** Opening SOURCE DATA block **
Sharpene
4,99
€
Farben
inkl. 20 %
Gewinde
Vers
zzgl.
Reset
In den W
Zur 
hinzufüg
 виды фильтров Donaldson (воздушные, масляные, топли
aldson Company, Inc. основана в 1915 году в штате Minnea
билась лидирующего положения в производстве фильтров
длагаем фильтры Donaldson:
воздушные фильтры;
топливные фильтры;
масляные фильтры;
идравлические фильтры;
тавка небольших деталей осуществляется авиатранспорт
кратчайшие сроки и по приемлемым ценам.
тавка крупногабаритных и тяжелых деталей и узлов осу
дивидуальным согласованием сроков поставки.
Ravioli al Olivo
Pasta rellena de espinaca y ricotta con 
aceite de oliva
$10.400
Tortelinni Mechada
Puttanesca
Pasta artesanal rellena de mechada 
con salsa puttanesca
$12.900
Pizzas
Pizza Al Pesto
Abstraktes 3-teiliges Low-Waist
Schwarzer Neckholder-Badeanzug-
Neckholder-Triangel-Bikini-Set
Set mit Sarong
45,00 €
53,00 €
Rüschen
** Closing SOURCE DATA block **
** Opening SOURCE DATA block **
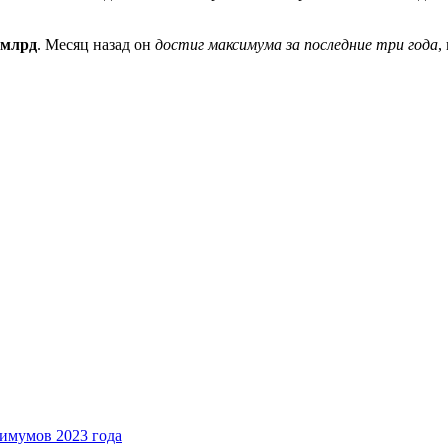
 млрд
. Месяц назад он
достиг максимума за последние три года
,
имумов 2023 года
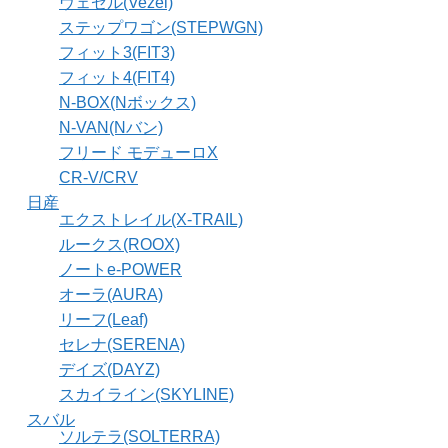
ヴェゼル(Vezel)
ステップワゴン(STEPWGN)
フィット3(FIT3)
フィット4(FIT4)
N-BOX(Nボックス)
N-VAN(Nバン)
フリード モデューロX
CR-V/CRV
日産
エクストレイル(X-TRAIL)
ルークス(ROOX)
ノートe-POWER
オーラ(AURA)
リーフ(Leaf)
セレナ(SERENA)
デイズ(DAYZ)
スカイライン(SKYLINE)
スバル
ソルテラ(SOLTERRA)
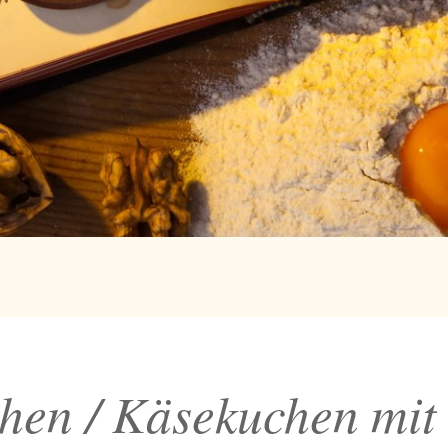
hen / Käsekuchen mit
** Closing SOURCE DATA block **
Which lines above contain the word "масляные"? Copy all of them.

**RESULT OF THIS EXERCISE**.
 виды фильтров Donaldson (воздушные, масляные, топли
масляные фильтры;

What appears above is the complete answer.